[Opening Given records section]
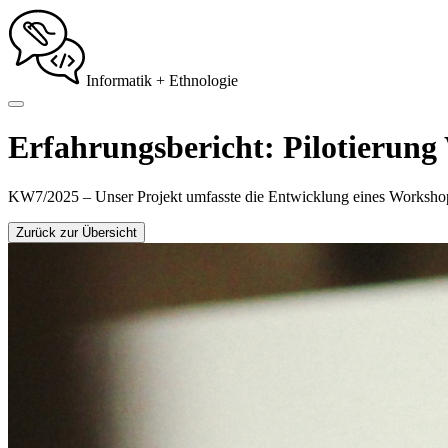
Informatik + Ethnologie
Erfahrungsbericht: Pilotierung
KW7/2025 – Unser Projekt umfasste die Entwicklung eines Worksho
Zurück zur Übersicht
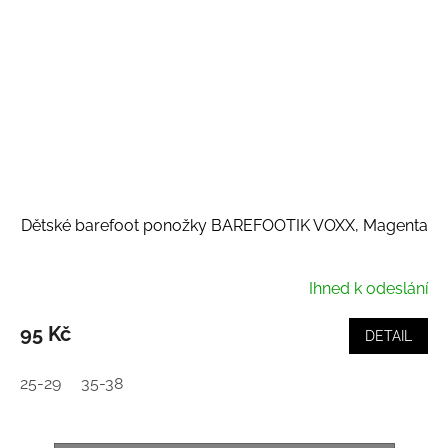
Dětské barefoot ponožky BAREFOOTIK VOXX, Magenta
Ihned k odeslání
95 Kč
DETAIL
25-29
35-38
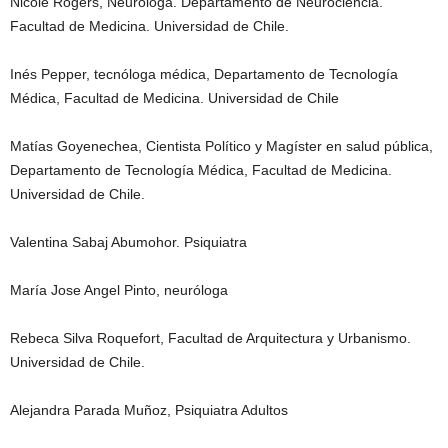
Nicole Rogers, Neuróloga. Departamento de Neurociencia.
Facultad de Medicina. Universidad de Chile.
Inés Pepper, tecnóloga médica, Departamento de Tecnología
Médica, Facultad de Medicina. Universidad de Chile
Matías Goyenechea, Cientista Político y Magíster en salud pública,
Departamento de Tecnología Médica, Facultad de Medicina.
Universidad de Chile.
Valentina Sabaj Abumohor. Psiquiatra
María Jose Angel Pinto, neuróloga
Rebeca Silva Roquefort, Facultad de Arquitectura y Urbanismo.
Universidad de Chile.
Alejandra Parada Muñoz, Psiquiatra Adultos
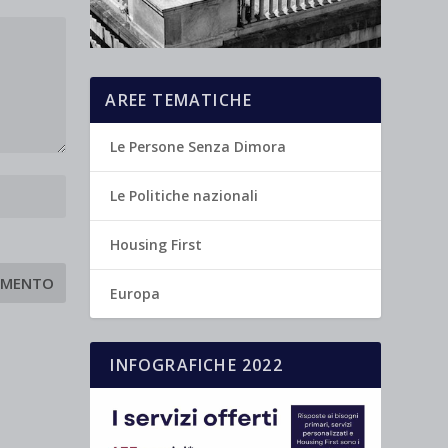
AREE TEMATICHE
Le Persone Senza Dimora
Le Politiche nazionali
Housing First
Europa
INFOGRAFICHE 2022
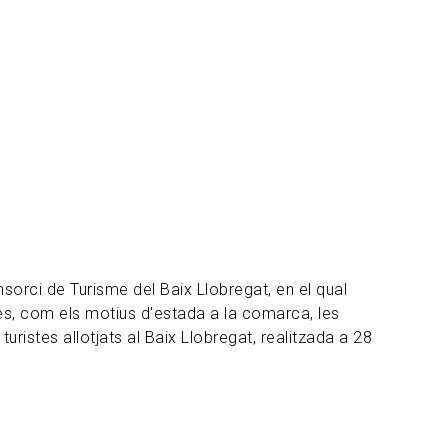
nsorci de Turisme del Baix Llobregat, en el qual
erès, com els motius d'estada a la comarca, les
uristes allotjats al Baix Llobregat, realitzada a 28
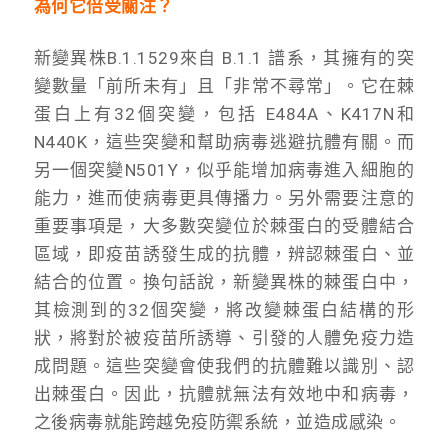
為何它倍受關注？
新變異株B.1.1529來自 B.1.1 譜系，其擁有的突
變數量「前所未有」且「非常不尋常」。它在棘
蛋白上有32個突變，包括 E484A、K417N和
N440K，這些突變和幫助病毒逃避抗體有關。而
另一個突變N501Y，似乎能增加病毒進入細胞的
能力，進而使病毒更具傳播力。另外需要注意的
重要事項是，大多數突變位於棘蛋白的受體結合
區域，即疫苗誘發生成的抗體，辨認棘蛋白、並
結合的位置。換句話說，新變異株的棘蛋白中，
其檢測到的32個突變，將改變棘蛋白結構的形
狀，將對於被疫苗所誘導、引發的人體免疫力造
成問題。這些突變會使我們的抗體難以識別、認
出棘蛋白。因此，抗體就無法有效地中和病毒，
之後病毒就能跨越免疫防禦系統，並造成感染。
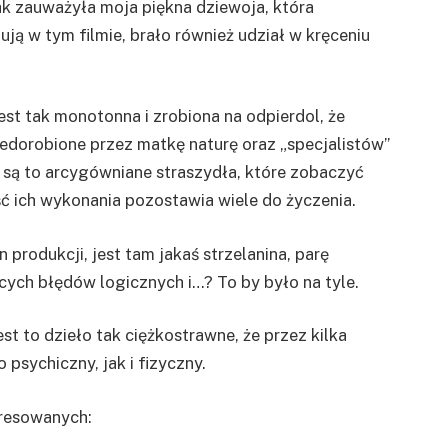
ak zauważyła moja piękna dziewoja, która
ją w tym filmie, brało również udział w kręceniu
jest tak monotonna i zrobiona na odpierdol, że
edorobione przez matkę naturę oraz „specjalistów”
 są to arcygówniane straszydła, które zobaczyć
ć ich wykonania pozostawia wiele do życzenia.
 produkcji, jest tam jakaś strzelanina, parę
ych błędów logicznych i…? To by było na tyle.
t to dzieło tak ciężkostrawne, że przez kilka
 psychiczny, jak i fizyczny.
eresowanych:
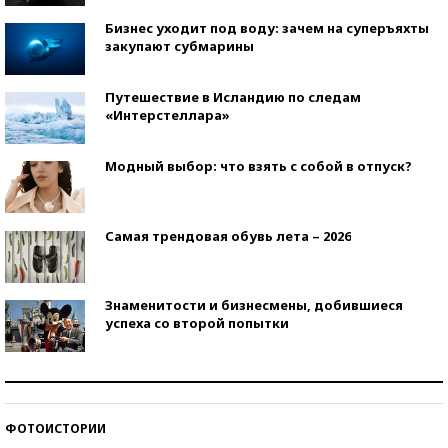
Бизнес уходит под воду: зачем на суперъяхты
закупают субмарины
Путешествие в Исландию по следам
«Интерстеллара»
Модный выбор: что взять с собой в отпуск?
Самая трендовая обувь лета – 2026
Знаменитости и бизнесмены, добившиеся
успеха со второй попытки
Как защититься от солнца на курорте?
ФОТОИСТОРИИ
Кто изобрел средства связи?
[Closing Given records section]
## What is required
Across the data above, count every line with "Tecnología" in it and write only the total.

## Response
2